Baille turned the key in the lock and went in. The cell, vaulted like the passages leading to it, was illuminated only by coals of the small fire. Baille’s heart quivered like a jelly, for it seemed there was no one in the room—he saw with his frantically darting eyes the low bed, stool, the table . . . but no human being. He dropped the sack and clapped a hand over his mouth. But now the man was standing before him after all, not five paces distant, as if he had been dropped from the ceiling—or had spun himself down, like a spider on its silk. Indeed the barrel vault overhead was filled with dismal shadows, so that Baille could not make out the height of its curve. The vault dwarfed the prisoner, a small Negro unremarkable at first glance, except that he was slightly bandy-legged. Baille swallowed; his tongue was thick.

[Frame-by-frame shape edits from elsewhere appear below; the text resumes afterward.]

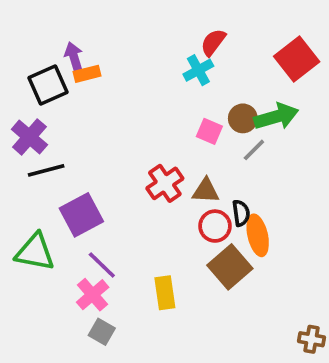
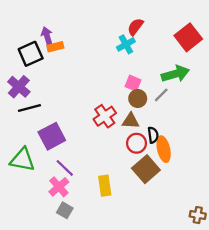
brown circle: (243, 118) -> (138, 99), moved

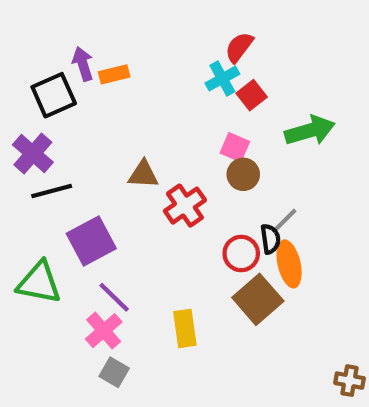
red square: (188, 37) -> (252, 95), moved, size x0.6
orange rectangle: (55, 47) -> (114, 74), moved
gray line: (161, 95) -> (285, 220), moved
brown triangle: (131, 121) -> (143, 174), moved

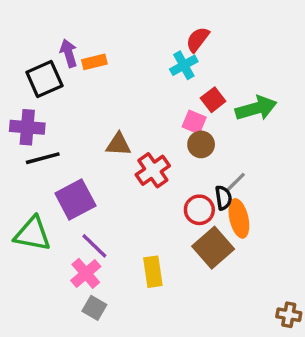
red square: (252, 95) -> (213, 100), moved
purple cross: (33, 154) -> (27, 127), turned -36

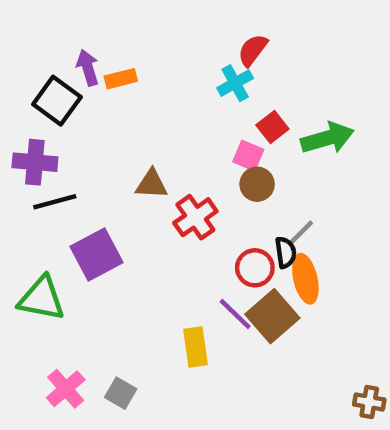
black square: (44, 79) -> (57, 101), turned -30
purple line: (94, 246) -> (235, 314), moved
pink cross: (86, 273) -> (66, 389), moved

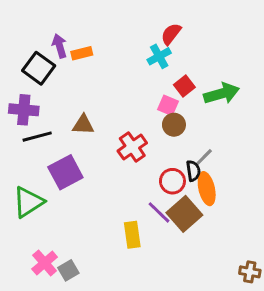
brown triangle: (151, 184) -> (83, 125), moved
green triangle: (42, 299) -> (28, 202), turned -44
gray square: (121, 393) -> (68, 270), moved, turned 30

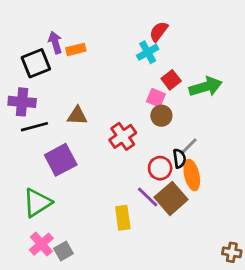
black square: (39, 68) -> (36, 63), turned 32
green triangle: (28, 202) -> (37, 203), moved

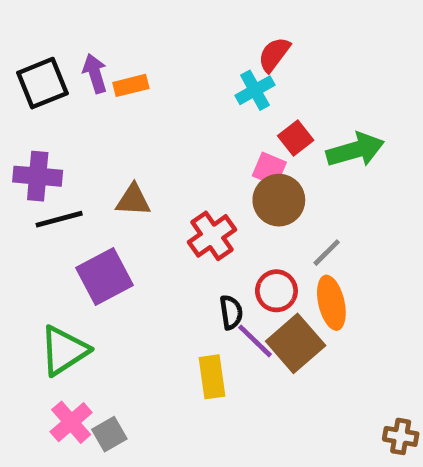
black square: (36, 63) -> (42, 83), moved
brown circle: (161, 116) -> (279, 200), size x1.4
black semicircle: (179, 158) -> (231, 312), moved

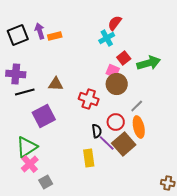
red cross: (212, 236) -> (89, 99), turned -36
pink cross: (71, 422) -> (30, 164), moved

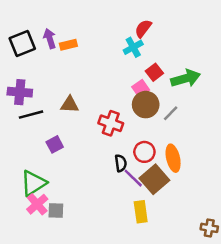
pink square: (113, 71) -> (141, 88), turned 32
gray line: (137, 106) -> (171, 113), moved
purple square: (44, 116) -> (55, 144), size x0.6
yellow rectangle: (89, 158) -> (141, 212), moved
gray square: (46, 182) -> (56, 210), moved, turned 32

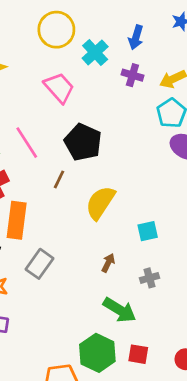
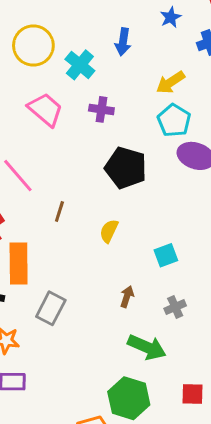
purple cross: (132, 75) -> (101, 109), moved
black pentagon: (83, 142) -> (126, 168), moved
yellow semicircle: (100, 203) -> (109, 231), size x0.6
red square: (138, 354) -> (193, 394), moved

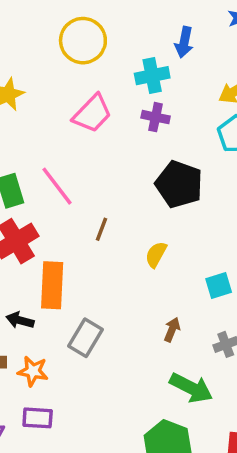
cyan cross: (80, 65) -> (152, 76), moved, turned 36
pink trapezoid: (45, 110) -> (92, 113), turned 90

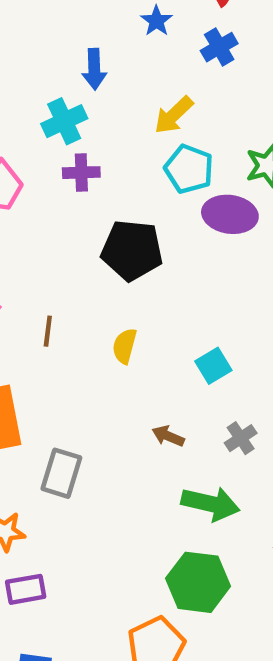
brown arrow: (172, 330) -> (168, 436), turned -75

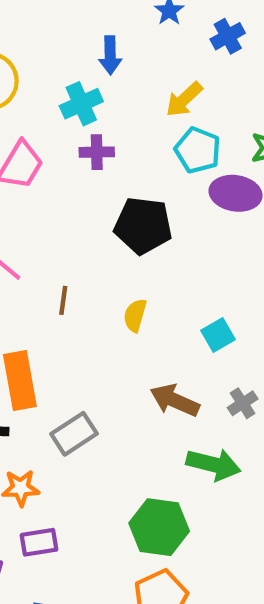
brown arrow: (168, 436) -> (175, 400), size x1.6
gray rectangle: (61, 473) -> (74, 434), turned 39
green hexagon: (198, 582) -> (159, 527), moved

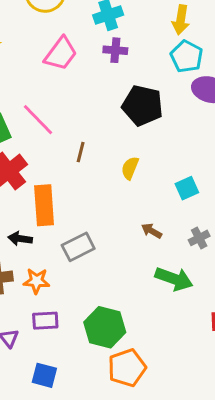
yellow arrow: (184, 99) -> (181, 20), turned -44
brown arrow: (175, 400) -> (152, 231), size x0.6
green hexagon: (159, 527) -> (105, 327), moved

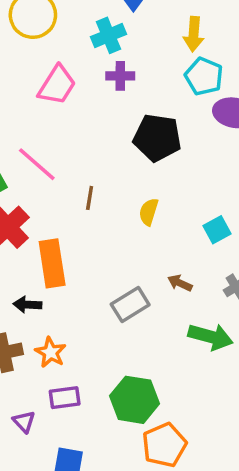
gray rectangle: (78, 247) -> (130, 305), moved
orange star: (36, 281) -> (51, 352), turned 30

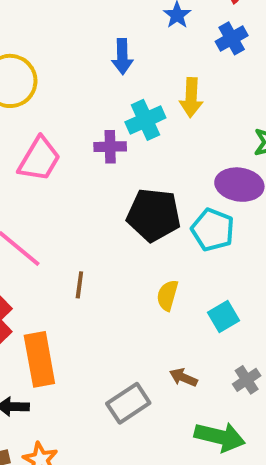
cyan cross: (109, 35) -> (145, 120), moved
cyan pentagon: (204, 76) -> (213, 230), moved
yellow semicircle: (149, 212) -> (167, 295), moved

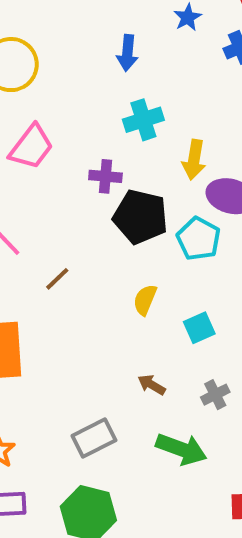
yellow arrow: (191, 97) -> (194, 160), moved
purple cross: (110, 147) -> (105, 176), moved
brown line: (79, 285) -> (57, 279), turned 32
gray rectangle: (128, 403) -> (94, 438), moved

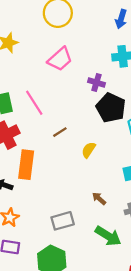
yellow semicircle: (145, 300) -> (89, 150), moved

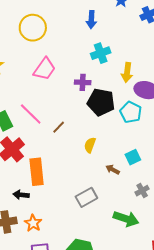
brown line: (60, 132) -> (59, 127), moved
brown arrow: (99, 198) -> (113, 170), moved
gray rectangle: (63, 221) -> (86, 197), moved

“Let us light the candle,” he said. When there was no response he went to the table and did so himself, then turned to inspect the prisoner in the improved light.

This was Toussaint Louverture, who had thought to make the island colony of Saint Domingue independent of France. He had written and proclaimed a constitution; he had, so rumor ran, written to the First Consul with this arrogant address: “To the first of the whites from the first of the blacks.” But now, if this arrogance had not been exactly punished, it had certainly been checked by many rings of stone.

Baille faced his guest with a smile, feeling his lips curve on his face like clay. “I have brought your rations,” he said.

Toussaint did not even glance at the basket, which Baille had set down on the table when he struck the light. He looked at the commandant with a cool intensity which Baille found rather unnerving, though he did his best to hold . . . after all, it was not quite a stare. Toussaint’s head was disproportionately large for his body, with a long lower jaw and irregular brown teeth. His eyes, however, were clear and intelligent. He wore a madras cloth bound around his head and the uniform of a French general, which was, however, limp and soiled. Apparently he had had no change of his outer garments since he had first been made prisoner and deported from Saint Domingue.